I am sorry that you cannot distinguish between a segula and a halocho. Perhaps when you have more experience in the ups and downs of a marriage, in raising kids, in having a job, owning a house, dealing with illness, bereavement, and other yisurin, you may look at things in a more realistic light. In the Chesed L’Avraham, you are taking an interpretive stance of a peirush on a part of the Tanach that was written in a complete allegory meikoroh, and you are adamant about its application in every instance. That is not a very discerning or mature approach. May HKBH bless you with wisdom.April 18, 2012 8:12 pm at 8:12 pm #869513
Patri: I reread what the post says. It says “the Shechina is manifest in a house which is conducted according to the attribute of mercy.”
I had read it wrong and of course this is true, a home that is run with the attribute of mercy, the Shechnia will reside.
On the other hand, when the members of a home are controlled by the man of the house, that home is usually NOT a home of mercy. I don’t care what proof you will bring to me that shows that it is.April 18, 2012 11:20 pm at 11:20 pm #869515avhabenParticipant
computer77: The very same Sefer that you quoted saying the Shechina will reside in a home of mercy, further recommends the husband be in charge since — says the Sefer — when the man is in charge that will bring the attribute of mercy in the house.
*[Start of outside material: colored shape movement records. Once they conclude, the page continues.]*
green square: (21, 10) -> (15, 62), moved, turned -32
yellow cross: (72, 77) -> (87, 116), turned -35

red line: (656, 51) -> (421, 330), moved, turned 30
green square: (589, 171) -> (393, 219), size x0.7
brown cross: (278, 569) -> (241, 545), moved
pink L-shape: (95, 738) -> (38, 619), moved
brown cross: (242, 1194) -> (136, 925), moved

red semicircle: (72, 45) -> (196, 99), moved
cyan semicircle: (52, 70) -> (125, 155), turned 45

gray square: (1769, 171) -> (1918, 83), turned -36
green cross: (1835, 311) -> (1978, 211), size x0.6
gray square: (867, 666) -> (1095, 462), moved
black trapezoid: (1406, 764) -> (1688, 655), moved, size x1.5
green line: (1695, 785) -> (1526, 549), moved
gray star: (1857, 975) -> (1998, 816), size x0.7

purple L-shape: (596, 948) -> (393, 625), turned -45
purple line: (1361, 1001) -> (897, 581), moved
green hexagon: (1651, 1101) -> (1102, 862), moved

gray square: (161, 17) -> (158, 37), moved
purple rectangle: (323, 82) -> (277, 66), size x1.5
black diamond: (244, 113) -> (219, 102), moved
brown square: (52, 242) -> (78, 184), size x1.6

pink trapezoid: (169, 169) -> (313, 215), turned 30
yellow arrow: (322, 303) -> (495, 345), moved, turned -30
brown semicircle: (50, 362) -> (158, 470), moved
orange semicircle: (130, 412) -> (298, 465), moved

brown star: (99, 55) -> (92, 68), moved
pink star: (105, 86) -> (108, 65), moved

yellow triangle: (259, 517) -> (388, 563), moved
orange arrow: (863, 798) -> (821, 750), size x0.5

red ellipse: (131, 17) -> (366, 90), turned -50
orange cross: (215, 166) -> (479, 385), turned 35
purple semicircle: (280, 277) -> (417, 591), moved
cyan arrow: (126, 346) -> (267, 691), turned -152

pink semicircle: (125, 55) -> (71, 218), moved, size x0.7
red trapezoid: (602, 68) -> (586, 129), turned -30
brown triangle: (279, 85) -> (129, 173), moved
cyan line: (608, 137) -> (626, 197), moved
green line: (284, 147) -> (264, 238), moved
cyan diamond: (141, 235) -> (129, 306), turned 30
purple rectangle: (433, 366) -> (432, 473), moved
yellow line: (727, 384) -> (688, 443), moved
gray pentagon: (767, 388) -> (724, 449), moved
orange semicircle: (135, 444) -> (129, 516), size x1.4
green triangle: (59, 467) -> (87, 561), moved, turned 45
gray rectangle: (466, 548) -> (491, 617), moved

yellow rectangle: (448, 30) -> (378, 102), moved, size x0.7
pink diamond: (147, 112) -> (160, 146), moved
If you disagree, you are disagreeing with the Sefer. Don’t blame the messenger (any posters here.) So far I see no one citing any dissenting Seforim to the above Seforim.April 19, 2012 12:28 am at 12:28 am #869516
Forget about reconciling facts, evidence, experience, or knowledge with my or others here assertions. Simply acknowledge, accept, embrace and love the sweet and heilige direct verter of the Seforim Hakedoshim as simply stated in the Medrash Talpiot, Nitai Gavriel, Shulchan HaEzer and Chesed L’Avraham and others. And IY”H when you get married, take advice from the Seforim Hakedoshim. It has helped countless Yidden over many many generations and centuries.
Chachmei Yisroel, with siyata dshmaya from the Aibershter, never let us down.April 19, 2012 12:34 am at 12:34 am #869517
I open this thread every day just to see how hard it can make me laugh. Great pick me up. 🙂April 19, 2012 12:39 am at 12:39 am #869518
Patri: Can you honestly believe that anything in this world is an absolute? What do you do with the Gemara in Kiddushin I quoted above?